Después de comer, Roger lo condujo en el coche a Boulogne. La consulta empezaba a las dos de la tarde. Lafargue atendió rápidamente a sus pacientes: una joven madre de familia con su hijo, afectado de labio leporino, y varios candidatos a rinoplastias: el lunes era el día de las narices. Las había para todos los gustos: rotas, prominentes, desviadas... Lafargue les palpaba el rostro a ambos lados del tabique nasal y les mostraba fotos de «antes» y «después». La mayoría eran mujeres, pero también acudían algunos hombres.
Cuando la consulta hubo terminado, trabajó a solas estudiando las últimas revistas estadounidenses. Roger fue a recogerlo a las seis.


De regreso en Le Vésinet, llamó a la puerta de los aposentos de Ève y descorrió los cerrojos. Ève estaba sentada al piano, desnuda, y tocaba una sonata sin dar señales de haberse percatado de la presencia de Richard, a quien daba la espalda. El cabello negro y ondulado se agitaba sobre sus hombros cada vez que ella movía la cabeza mientras pulsaba con fuerza las teclas. Richard admiró su espalda, torneada y musculosa, los dos hoyuelos bajo los riñones, sus nalgas... De repente, Ève interrumpió la sonata, ligera y aterciopelada, para atacar los primeros compases de ese tema que Richard tanto odiaba. Canturreó con voz ronca, exagerando los tonos graves: So me day, he'll come along, The Man I love... De pronto introdujo un acorde disonante para interrumpir la pieza y, con una torsión de la cintura, hizo girar el taburete. Permaneció sentada frente a Richard con las piernas abiertas y las manos sobre las rodillas, en una postura obscena y desafiante.

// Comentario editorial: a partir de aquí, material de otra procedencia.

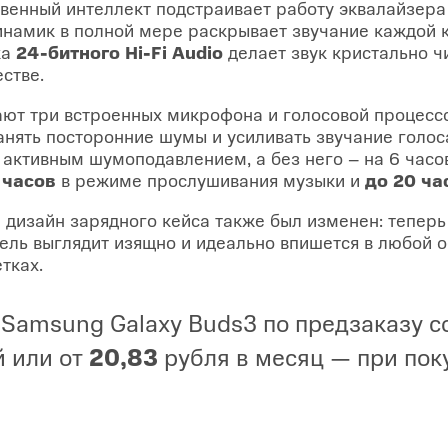
твенный интеллект подстраивает работу эквалайзер
инамик в полной мере раскрывает звучание каждой 
ка
24-битного Hi-Fi Audio
делает звук кристально ч
стве.
чают три встроенных микрофона и голосовой процессо
анять посторонние шумы и усиливать звучание голо
с активным шумоподавлением, а без него – на 6 час
 часов
в режиме прослушивания музыки и
до 20 ча
дизайн зарядного кейса также был изменен: теперь
одель выглядит изящно и идеально впишется в любой 
тках.
Samsung Galaxy Buds3 по предзаказу с
 или от
20,83
рубля в месяц — при пок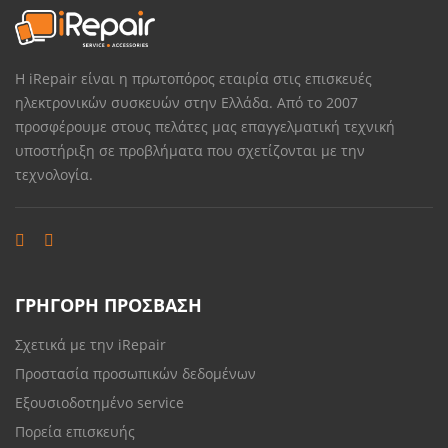
Η iRepair είναι η πρωτοπόρος εταιρία στις επισκευές
ηλεκτρονικών συσκευών στην Ελλάδα. Από το 2007
προσφέρουμε στους πελάτες μας επαγγελματική τεχνική
υποστήριξη σε προβλήματα που σχετίζονται με την
τεχνολογία.
ΓΡΗΓΟΡΗ ΠΡΟΣΒΑΣΗ
Σχετικά με την iRepair
Προστασία προσωπικών δεδομένων
Εξουσιοδοτημένο service
Πορεία επισκευής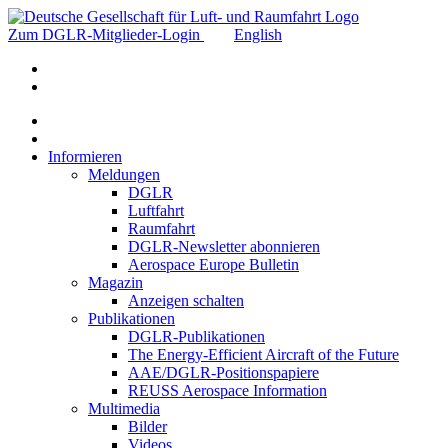
Zum DGLR-Mitglieder-Login
English
Informieren
Meldungen
DGLR
Luftfahrt
Raumfahrt
DGLR-Newsletter abonnieren
Aerospace Europe Bulletin
Magazin
Anzeigen schalten
Publikationen
DGLR-Publikationen
The Energy-Efficient Aircraft of the Future
AAE/DGLR-Positionspapiere
REUSS Aerospace Information
Multimedia
Bilder
Videos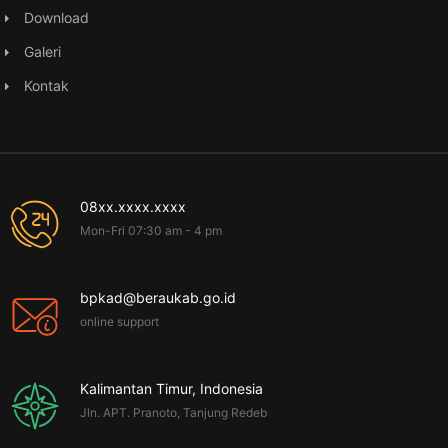
Download
Galeri
Kontak
08xx.xxxx.xxxx
Mon-Fri 07:30 am - 4 pm
bpkad@beraukab.go.id
online support
Kalimantan Timur, Indonesia
Jln. APT. Pranoto, Tanjung Redeb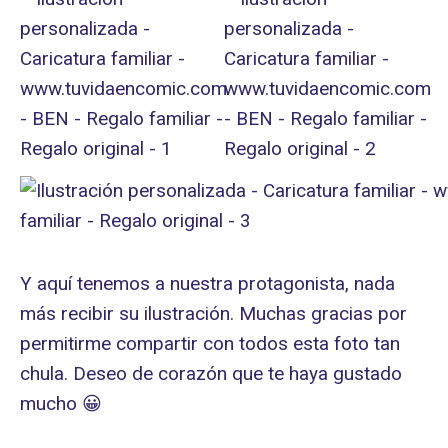
Y aquí tenemos a nuestra protagonista, nada
más recibir su ilustración. Muchas gracias por
permitirme compartir con todos esta foto tan
chula. Deseo de corazón que te haya gustado
mucho 😀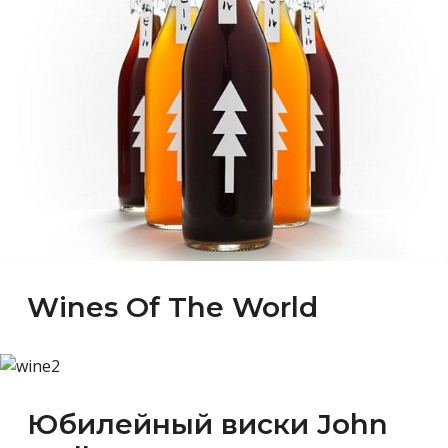
Wines Of The World
Юбилейный виски John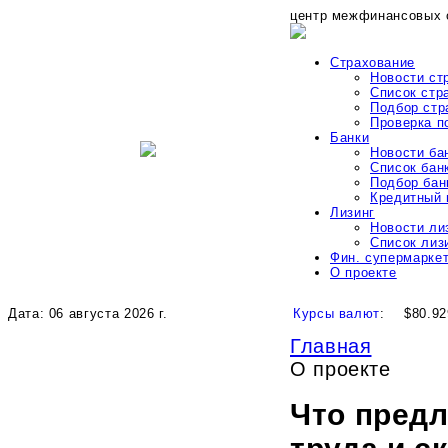
центр межфинансовых 
Страхование
Новости ст
Список стр
Подбор стр
Проверка 
Банки
Новости ба
Список бан
Подбор бан
Кредитный 
Лизинг
Новости ли
Список лиз
Фин. супермарке
О проекте
Дата: 06 августа 2026 г.
Курсы валют
:
$80.92
Главная
О проекте
Что предл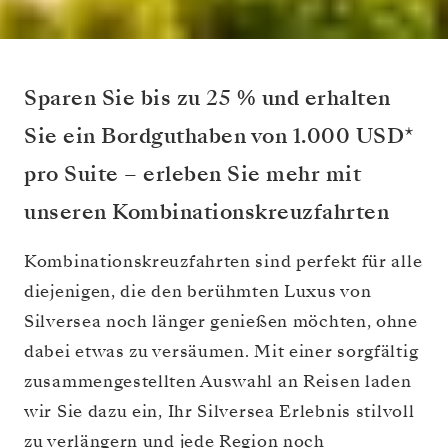
Sparen Sie bis zu 25 % und erhalten
Sie ein Bordguthaben von 1.000 USD*
pro Suite – erleben Sie mehr mit
unseren Kombinationskreuzfahrten
Kombinationskreuzfahrten sind perfekt für alle
diejenigen, die den berühmten Luxus von
Silversea noch länger genießen möchten, ohne
dabei etwas zu versäumen. Mit einer sorgfältig
zusammengestellten Auswahl an Reisen laden
wir Sie dazu ein, Ihr Silversea Erlebnis stilvoll
zu verlängern und jede Region noch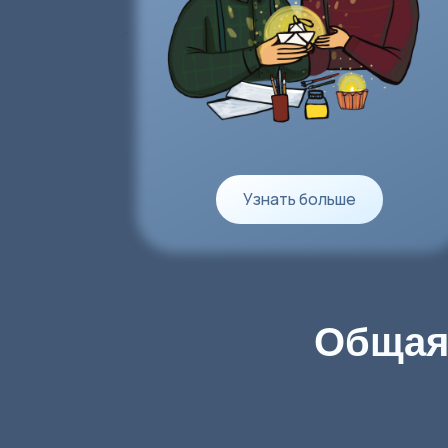
Общая су
Как поучаст
в сборе?
Сб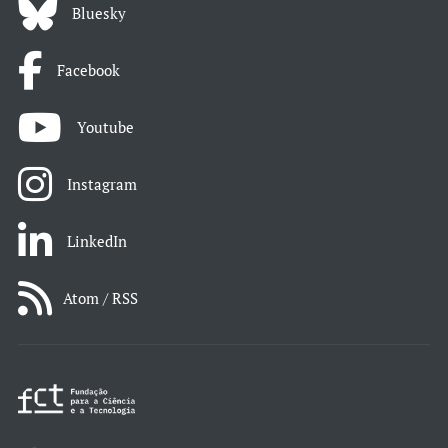
Bluesky
Facebook
Youtube
Instagram
LinkedIn
Atom / RSS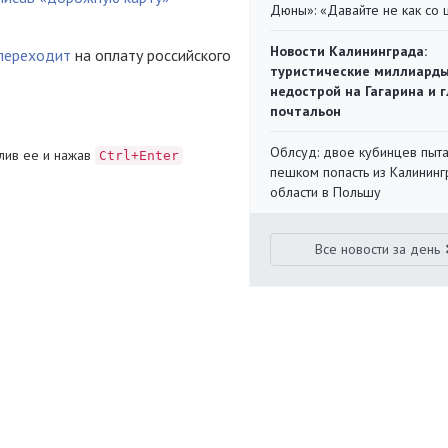
Дюны»: «Давайте не как со
Новости Калининграда:
переходит
на оплату российского
туристические миллиарды
недострой на Гагарина и 
почтальон
Облсуд: двое кубинцев пыта
лив ее и нажав
Ctrl+Enter
пешком попасть из Калинин
области в Польшу
Все новости за день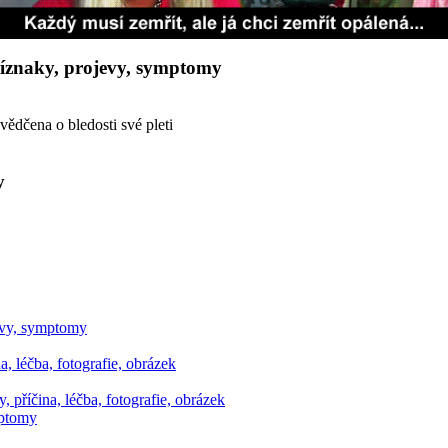
příznaky, projevy, symptomy
vědčena o bledosti své pleti
y
jevy, symptomy
a, léčba, fotografie, obrázek
 příčina, léčba, fotografie, obrázek
mptomy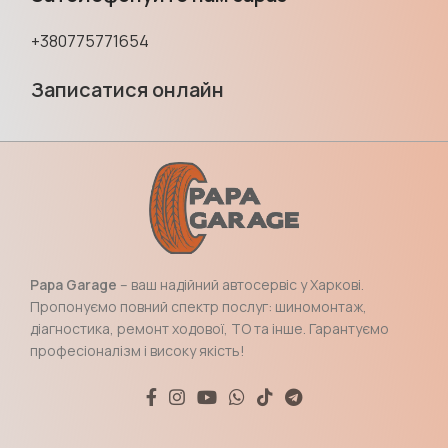
+380775771654
Записатися онлайн
Papa Garage
– ваш надійний автосервіс у Харкові.
Пропонуємо повний спектр послуг: шиномонтаж,
діагностика, ремонт ходової, ТО та інше. Гарантуємо
професіоналізм і високу якість!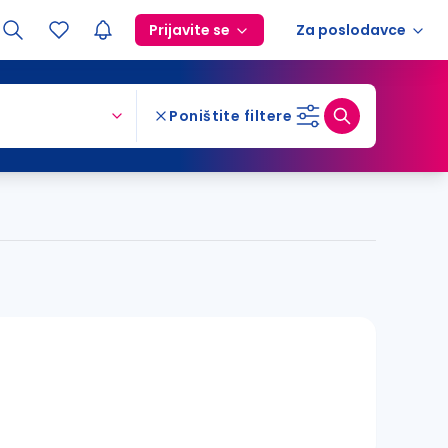
Prijavite se
Za poslodavce
Poništite filtere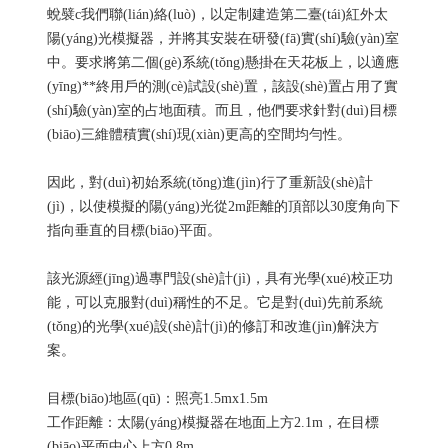
蛻襞c我們聯(lián)絡(luò)，以定制建造第二臺(tái)紅外太
陽(yáng)光模擬器，并將其安裝在研發(fā)實(shí)驗(yàn)室
中。要求將第二個(gè)系統(tǒng)懸掛在天花板上，以適應
(yīng)**終用戶的測(cè)試設(shè)置，該設(shè)置占用了實
(shí)驗(yàn)室的占地面積。而且，他們要求針對(duì)目標
(biāo)三維體積實(shí)現(xiàn)更高的空間均勻性。
因此，對(duì)初始系統(tǒng)進(jìn)行了重新設(shè)計
(jì)，以使模擬的陽(yáng)光從2m距離的頂部以30度角向下
指向垂直的目標(biāo)平面。
該光源經(jīng)過專門設(shè)計(jì)，具有光學(xué)校正功
能，可以克服對(duì)稱性的不足。它是對(duì)先前系統
(tǒng)的光學(xué)設(shè)計(jì)的修訂和改進(jìn)解決方
案。
目標(biāo)地區(qū)：照亮1.5mx1.5m
工作距離：太陽(yáng)模擬器在地面上方2.1m，在目標
(biāo)平面中心上方0.8m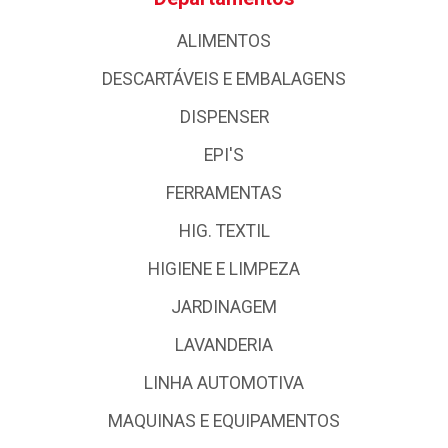
ALIMENTOS
DESCARTÁVEIS E EMBALAGENS
DISPENSER
EPI'S
FERRAMENTAS
HIG. TEXTIL
HIGIENE E LIMPEZA
JARDINAGEM
LAVANDERIA
LINHA AUTOMOTIVA
MAQUINAS E EQUIPAMENTOS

Durante unos segundos, él no pudo apartar los ojos del vello castaño que cubría su pubis. Ella frunció el entrecejo y, con lentitud, abrió todavía más las piernas, se introdujo un dedo en la hendidura del sexo y se separó los labios, gimiendo.

—¡Basta! —gritó Richard.

Con un ademán desmañado, le tendió el frasco de perfume que había comprado por la mañana. Ella lo miró con una expresión irónica. Richard dejó el paquete sobre el piano, le lanzó una bata y le ordenó que se cubriera.

Tras haber rechazado la bata, Ève se levantó de un salto y se acercó a él deshaciéndose en sonrisas. Le pasó los brazos en torno al cuello y frotó su pecho contra el torso de Richard. El tuvo que retorcerle las muñecas para desasirse.

—¡Arréglate! —ordenó—. Ha sido un día espléndido. Vamos a salir.

—¿Me visto de puta?

Richard se abalanzó sobre ella, le rodeó el cuello con las manos y apretó, manteniéndola a distancia. Repitió la orden. Ève se asfixiaba con una mueca de dolor, de modo que tuvo que soltarla enseguida.

—Perdona —masculló—. Por favor, vístete.